Empowering Gemini for Malware Analysis with Code Interpreter and Google Threat Intelligence
Bernardo Quintero
Andrés Ramírez
One of Google Cloud's major missions is to arm security professionals with modern tools to help them defend against the latest threats. Part of that mission involves moving closer to a more autonomous, adaptive approach in threat intelligence automation.
In our latest advancements in malware analysis, we’re equipping Gemini with new capabilities to address obfuscation techniques and obtain real-time insights on indicators of compromise (IOCs).
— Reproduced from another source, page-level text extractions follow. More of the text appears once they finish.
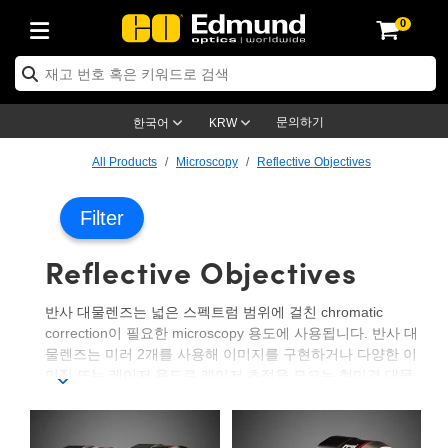
0
ptics
ser Optics
ptomechanics
icroscopy
asers
aging Lenses
ameras
라이트 & 조명
st Targets
ting & Detection
b & Production
op By Application
op By Brand
ew Products
earance Products
ertified Products
nses
ors
em
tics® Objectives
rces
l Length Lenses
ras
sion Lighting
 Test Targets
etrology
eaning
ng
C®
s
Laser Optics
d Optics
문의하기
한국어
KRW
rrors
es
age System
bjectives
surement and Electronics
c Lenses
hernet Cameras
명
Test Targets
sion Solutions
 Handling Tools
ing
on
학 신제품
 Optics
ed Optomechanics
All Products
Microscopy
Reflective Objectives
nd Diffusers
dows
Optical Mounts
bjectives
cs
s (S-Mount Lenses)
FLIR Cameras
py Lighting
lysis & Stage Micrometers
surement and Electronics
ols
ameras
®
mechanics
 Optomechanics
 Lasers
Filter
ters
rs
System
ctives
plifiers
iable Magnification Lenses
ion Cameras
rces
ay Level Test Targets
hesives
opy
scopy
Lasers
d Microscopy
Reflective Objectives
on Optics
Optics
ables and Breadboards
ctives
ty
e Objectives
meras
on Accessories
ets
ckened Products
onal Imaging
ng Lenses
 Microscopy
d Imaging Lenses
반사 대물렌즈는 넓은 스펙트럼 범위에 걸친 chromatic
ers
m Expanders
 Stages
orrected Objectives
hanics
ses
ng Cameras
nation
ings
rs
 재질
 Imaging
ras
 Imaging Lenses
d Cameras
correction이 필요한 microscopy 용도에 사용됩니다. 반사 대
물렌즈는 미러 2개를 사용해 이미지를 구현하거나 다양한 이
cal Assemblies
ages and Slides
jugate Objectives
ssories
d Lenses
ion Labs Cameras™
opy
and Accessories
cal Imaging
nation
 Cameras
 Illumination
미징 또는 레이저 용도로 레이저 초점을 모으는 현미경 대물
렌즈입니다. 반사 대물렌즈는 UV, VIS 또는 IR 용도에 사용
n Gratings
m Shaping
 Apertures
 Objectives
duction
oduction and Advanced
as
ig and Roughness Standards
on Microscopy
g and Detection
Illumination
 Test Targets
할 수 있는 고배율 솔루션입니다. 특정 파장 범위 또는 레이
저 라인에 걸친 성능 보강을 위해 반사 대물렌즈를 코팅할 수
hy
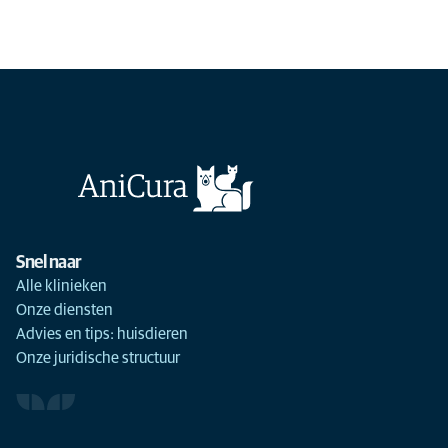
Snel naar
Alle klinieken
Onze diensten
Advies en tips: huisdieren
Onze juridische structuur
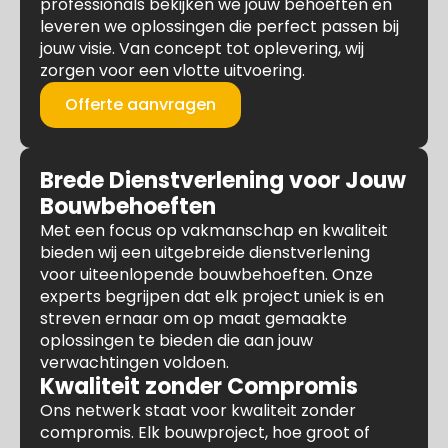
professionals bekijken we jouw behoeften en
leveren we oplossingen die perfect passen bij
jouw visie. Van concept tot oplevering, wij
zorgen voor een vlotte uitvoering.
Offerte aanvragen
Brede Dienstverlening voor Jouw
Bouwbehoeften
Met een focus op vakmanschap en kwaliteit
bieden wij een uitgebreide dienstverlening
voor uiteenlopende bouwbehoeften. Onze
experts begrijpen dat elk project uniek is en
streven ernaar om op maat gemaakte
oplossingen te bieden die aan jouw
verwachtingen voldoen.
Kwaliteit zonder Compromis
Ons netwerk staat voor kwaliteit zonder
compromis. Elk bouwproject, hoe groot of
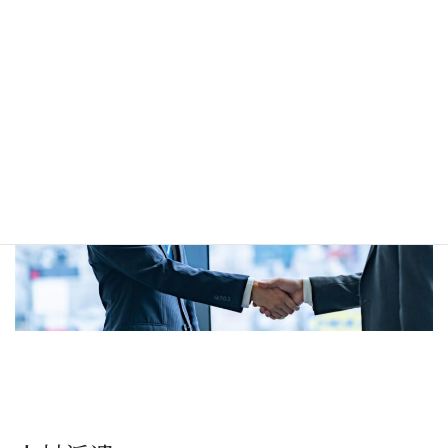
Read more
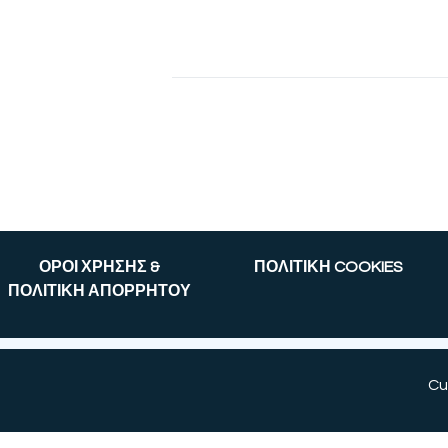
ΟΡΟΙ ΧΡΗΣΗΣ &
ΠΟΛΙΤΙΚΗ COOKIES
ΠΟΛΙΤΙΚΗ ΑΠΟΡΡΗΤΟΥ
Cu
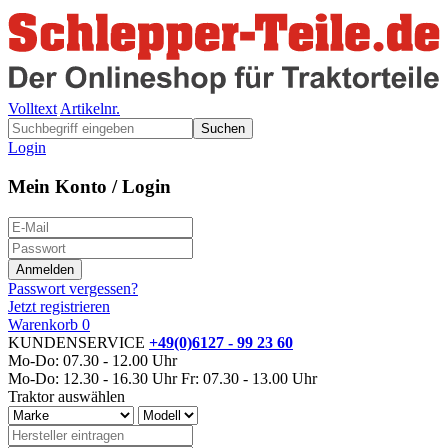
Volltext
Artikelnr.
Suchen
Login
Mein Konto / Login
Passwort vergessen?
Jetzt registrieren
Warenkorb
0
KUNDENSERVICE
+49(0)6127 - 99 23 60
Mo-Do: 07.30 - 12.00 Uhr
Mo-Do: 12.30 - 16.30 Uhr
Fr: 07.30 - 13.00 Uhr
Traktor auswählen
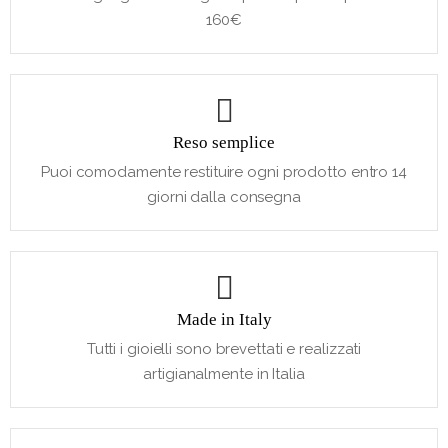
160€
Reso semplice
Puoi comodamente restituire ogni prodotto entro 14
giorni dalla consegna
Made in Italy
Tutti i gioielli sono brevettati e realizzati
artigianalmente in Italia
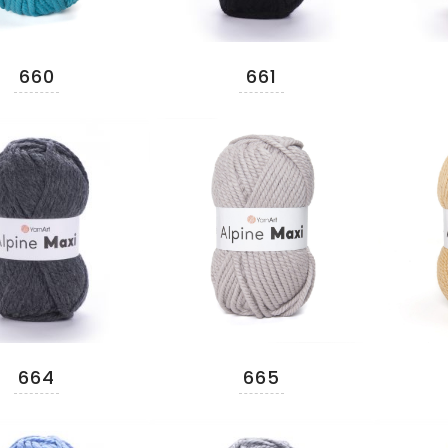
660
661
664
665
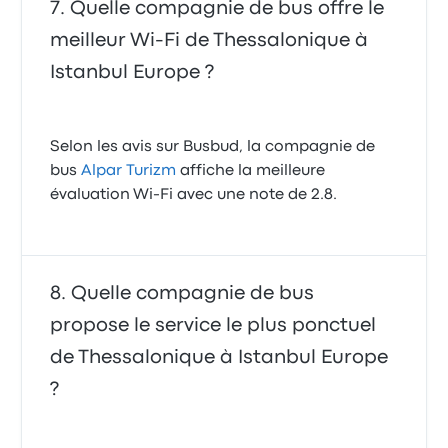
Quelle compagnie de bus offre le
meilleur Wi-Fi de Thessalonique à
Istanbul Europe ?
Selon les avis sur Busbud, la compagnie de
bus
Alpar Turizm
affiche la meilleure
évaluation Wi-Fi avec une note de 2.8.
Quelle compagnie de bus
propose le service le plus ponctuel
de Thessalonique à Istanbul Europe
?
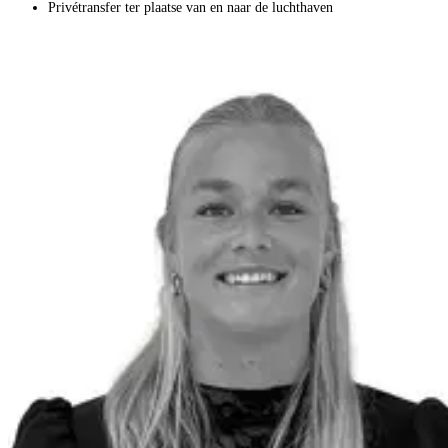
Privétransfer ter plaatse van en naar de luchthaven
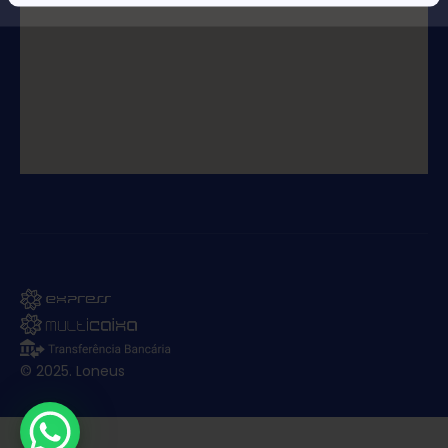
© 2025. Loneus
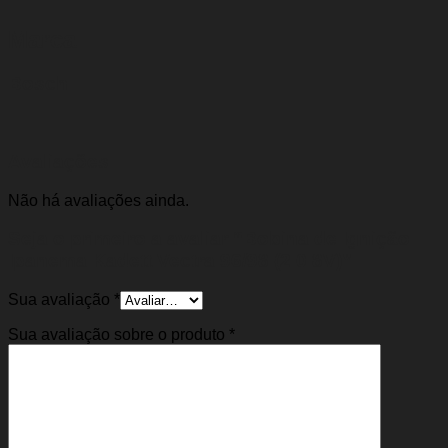
Marca
Bosch
Avaliações
Não há avaliações ainda.
Seja o primeiro a avaliar “Bobina de Ignição
Ipanema Kadett Vectra 96/98 (2.0 8V)”
Sua avaliação
*
Sua avaliação sobre o produto
*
By integrating the Code Interpreter extension, Gemini can now dynamically create and execute code to help deobfuscate specific strings or code sections, while Google Threat Intelligence (GTI) function calling enables it to query GTI for additional context on URLs, IPs, and domains found within malware samples. These tools are a step toward transforming Gemini into a more adaptive agent for malware analysis, enhancing its ability to interpret obfuscated elements and gather contextual information based on the unique characteristics of each sample.
Building on this foundation, we previously explored critical preparatory steps with Gemini 1.5 Pro, leveraging its expansive 2-million-token input window to process substantial sections of decompiled code in a single pass. To further enhance scalability, we introduced Gemini 1.5 Flash, incorporating automated binary unpacking through Mandiant Backscatter before the decompilation phase to tackle certain obfuscation techniques. Yet, as any seasoned malware analyst knows, the true challenge often begins once the code is exposed. Malware developers frequently employ obfuscation tactics to conceal critical IOCs and underlying logic. Malware may also download additional malicious code, making it challenging to fully understand the behavior of a given sample.
For large language models (LLMs), obfuscation techniques and additional payloads create unique challenges. When dealing with obfuscated strings such as URLs, IPs, domains, or file names, LLMs often “hallucinate” without explicit decoding methods. Additionally, LLMs cannot access, for example, URLs that host additional payloads, often resulting in speculative interpretations about the sample’s behavior.
To help with these challenges, Code Interpreter and GTI function calling tools provide targeted solutions. Code Interpreter enables Gemini to autonomously create and execute custom scripts, as needed, using its own judgment to decode obfuscated elements within a sample, such as strings encoded with XOR-based algorithms. This capability minimizes interpretation errors and enhances Gemini's ability to reveal hidden logic without requiring manual intervention.
Meanwhile, GTI function calling expands Gemini’s reach by retrieving contextualized information from Google Threat Intelligence on suspicious external resources such as URLs, IPs, or domains, providing verified insights without speculative guesses. Together, these tools equip Gemini to better handle obfuscated or externally hosted data, bringing it closer to the goal of functioning as an autonomous agent for malware analysis.
To illustrate how these enhancements boost Gemini's capabilities, let's look at a practical example. In this case, we’re analyzing a PowerShell script that contains an obfuscated URL that hosts a second-stage payload. This particular sample was previously analyzed with some of the most advanced publicly available LLM models, which incorporate code generation and execution as part of their reasoning process. Despite these capabilities, each model “hallucinated,” generating completely fabricated URLs instead of accurately revealing the correct one.
Obfuscated PowerShell code sample to be analyzed by Gemini
Utilizing Code Interpreter and GTI function calling as part of its reasoning process, Gemini autonomously generated the following report without any human intervention. When deemed necessary, it applies these tools to process and extract additional information from the sample.
Gemini identified that the script employs an XOR-based obfuscation algorithm that resembles RC4 to conceal the download URL. Recognizing this pattern, Gemini autonomously generates and executes a Python deobfuscation script within the Code Interpreter sandbox, successfully revealing the external resource.
With the URL in hand, Gemini then utilizes GTI function calling to query Google Threat Intelligence for further context. This analysis links the URL to UNC5687, a threat cluster known for using a remote access tool in phishing campaigns impersonating the Security Service of Ukraine.
As we’ve seen, the integration of these tools has strengthened Gemini’s ability to function as a malware analyst capable of adapting its approach to address obfuscation and gathering vital context on IOCs. By incorporating the Code Interpreter and GTI function calling, Gemini is better equipped to navigate complex samples by autonomously interpreting hidden elements and contextualizing external references.
While these are significant advancements, many challenges remain, especially given the vast diversity of malware and scenarios that exist in the threat landscape. We’re committed to making steady progress, and future updates will continue to enhance Gemini's capabilities, moving us closer to a more autonomous, adaptive approach in threat intelligence automation.